Immunoglobulin and autoantibody assays
Serum levels of immunoglobulins G, A, M and RF were quantified by nephelemetry (BNII, Dade Behring, Marburg, Germany). A second-generation ELISA was used to assay cyclic citrullinated peptide (CCP) (Immunoscan RA, Eurodiagnostica, AB, Malmö, Sweden).

ANAs were assayed by IF on Hep2 cells (Kallestad^TM, Bio-Rad Laboratories, Redmond, WA, USA). IgG anti-dsDNA antibodies were measured by ELISA (Elia, Unicap, Phadia, Uppsala, Sweden) in samples positive for ANA by IF. Antibodies to soluble ENAs were tested by ELISA (Elia Symphony, Unicap, Uppsala, Sweden) with the following antigens: Sm, RNP, SSA (60 + 52 kDa) and SSB.

Anti-gastric parietal cell antibodies, ASMAs, anti-mitochondria antibodies and anti-liver–kidney-microsome antibodies were tested by IF on rat liver, kidney and stomach sections (Kallestad^TM, Bio-Rad). Anti-thyroperoxidase (TPO) antibodies, anti-thyroglobulin (TG) antibodies, and anti-TSH receptor antibodies were tested with a radioimmunoassay (Brahms, Saint Ouen, France).
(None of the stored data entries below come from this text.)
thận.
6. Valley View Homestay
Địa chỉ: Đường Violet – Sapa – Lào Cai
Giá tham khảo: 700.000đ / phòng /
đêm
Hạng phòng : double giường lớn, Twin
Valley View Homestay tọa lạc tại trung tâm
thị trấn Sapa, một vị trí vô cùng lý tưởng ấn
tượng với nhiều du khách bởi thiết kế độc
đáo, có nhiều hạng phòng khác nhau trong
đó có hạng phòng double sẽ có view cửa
Circulating levels of inflammatory mediators
CRP was measured in serum by nephelemetry (BNII). The following cytokines were assayed in plasma by ELISA: IL-8, IL-10 and TNF- (R&D systems, Minneapolis, MN, USA), IL-18 (MBL, Nagoya, Japan) and RANKL (Biomedica, Vienna, Austria). The detection limits were 5 pg/ml for IL-8, IL-10 and TNF-, 12 pg/ml for IL-18 and 0.08 pmol/l for RANKL.

Blood PMN isolation
PMNs were purified from the blood by using a three-step procedure developed in our laboratory allowing a purity >99.9% [25]. Briefly, leucocytes were isolated in endotoxin-free conditions by sedimentation on a separating medium containing 9% Dextran T-500® (Phadia) and 38% Radioselectan® (Schering, Lys-lez-Lannoy, France) followed by Ficoll-Paque® density gradient centrifugation (Sigma, St Louis, MO, USA). Monocytes, B lymphocytes and activated T lymphocytes were removed by 30-min incubation with pan-anti-human HLA class II-coated magnetic beads (Dynabeads M- 450, Dynal AS, Oslo, Norway); we cannot exclude the possibility that some HLA class II-positive PMN may also be removed during this procedure. Flow cytometry showed the absence of CD14+, CD3+, CD19+ cells, confirming the recovery of highly purified PMN.

Blood PMN culture
Purified PMNs were resuspended in complete RPMI 1640 culture medium, then adjusted to 10⁷ cells/ml and cultured for 24 h at 37°C in 5% CO₂-air, with or without 100 ng/ml lipopolysaccharide (LPS) from Escherichia coli 055:B5 (Sigma) and 250 U/ml IFN- (R&D Systems). Cell-free supernatants were then harvested and stored at –70°C until IL-8, TNF- and IL-18 ELISA measurements, as described above.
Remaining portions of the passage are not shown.